Third, we account for other government responses to the pandemic. Many communities that closed their schools did so at the same time as they implemented other measures to reduce the spread of COVID-19. The difficulty for researchers is how to disentangle the effect of school closures from those of other government policies such as stay-at-home orders and prohibitions on gatherings. To overcome this challenge, we take advantage of the fact that in Japan, prefectures have the primary responsibility for formulating public health policies to combat the pandemic, but it is up to municipalities to decide whether to close their elementary and junior high schools. Thus, by controlling for prefecture-level policies, we can focus on the variation across municipalities and isolate the effect of school closures.
Finally, to estimate the causal effect of shutting down schools, we use a statistical method known as “matching.” In essence, we select pairs of municipalities that are very similar on the dimensions discussed above—e.g., municipality-level characteristics, prior trend in COVID-19 cases, and prefecture-level policies—and differ only in whether they closed their schools. We then calculate whether these two paired groups of municipalities differ in the number of COVID-19 cases.
We do not find any evidence that school closures in Japan helped to reduce the spread of COVID-19 in spring 2020. Among our pairs of similar municipalities, municipalities that closed their schools had very similar levels of COVID-19 as those that kept their schools open. In other words, municipalities that shut down their schools imposed additional costs on their residents without receiving the supposed benefit of limiting the spread of the pandemic.

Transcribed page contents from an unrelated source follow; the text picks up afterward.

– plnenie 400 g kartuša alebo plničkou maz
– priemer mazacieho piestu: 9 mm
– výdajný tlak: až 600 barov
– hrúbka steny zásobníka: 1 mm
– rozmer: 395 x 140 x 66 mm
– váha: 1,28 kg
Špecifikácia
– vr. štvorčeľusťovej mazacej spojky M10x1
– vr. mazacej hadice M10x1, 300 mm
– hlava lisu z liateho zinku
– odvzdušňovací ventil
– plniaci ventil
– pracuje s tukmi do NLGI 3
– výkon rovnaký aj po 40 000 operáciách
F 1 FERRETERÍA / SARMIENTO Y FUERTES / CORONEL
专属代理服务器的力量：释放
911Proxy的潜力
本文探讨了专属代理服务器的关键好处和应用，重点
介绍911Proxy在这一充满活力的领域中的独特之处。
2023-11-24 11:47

To further confirm our main finding, we show that our results hold across a host of alternative approaches to modeling the relationship between school closures and COVID-19 cases. These robustness checks all point to the same conclusion: There is no evidence that shutting down schools had a significant impact on limiting the spread of COVID-19.

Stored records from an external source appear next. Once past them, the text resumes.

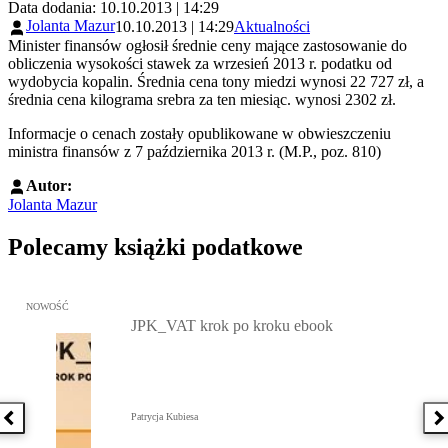
Data dodania: 10.10.2013 | 14:29
Jolanta Mazur
10.10.2013 | 14:29
Aktualności
Minister finansów ogłosił średnie ceny mające zastosowanie do
obliczenia wysokości stawek za wrzesień 2013 r. podatku od
wydobycia kopalin. Średnia cena tony miedzi wynosi 22 727 zł, a
średnia cena kilograma srebra za ten miesiąc. wynosi 2302 zł.
Informacje o cenach zostały opublikowane w obwieszczeniu
ministra finansów z 7 października 2013 r. (M.P., poz. 810)
Autor:
Jolanta Mazur
Polecamy książki podatkowe
Przejdź do: JPK_VAT krok po kroku ebook, Patrycja Kubiesa - otw
NOWOŚĆ
JPK_VAT krok po kroku ebook
Patrycja Kubiesa
Poprzednia książka
N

The reason why we do not find an effect may be complex. It could be because children are less susceptible to the effects of COVID-19 and less likely to transmit the virus to others. Or it could be because Japanese students participated in stringent mitigation strategies such as physical distancing, mask wearing, and enhanced hygiene. Or it could be because we analyze data from the initial months and first strain of COVID-19, but community transmission has gotten significantly worse since spring 2020 with the introduction of new variants (e.g., the alpha and delta variants).
While our article is not focused on identifying specific mechanisms, our results suggest that policymakers should be cautious in the future when considering whether to close schools to combat COVID-19, especially given the significant costs such policies can have for the well-being of children and parents. Our recommendation is that governments should monitor COVID-19 cases and school closures in each school district on a daily basis so that we can better evaluate the effectiveness of these policies.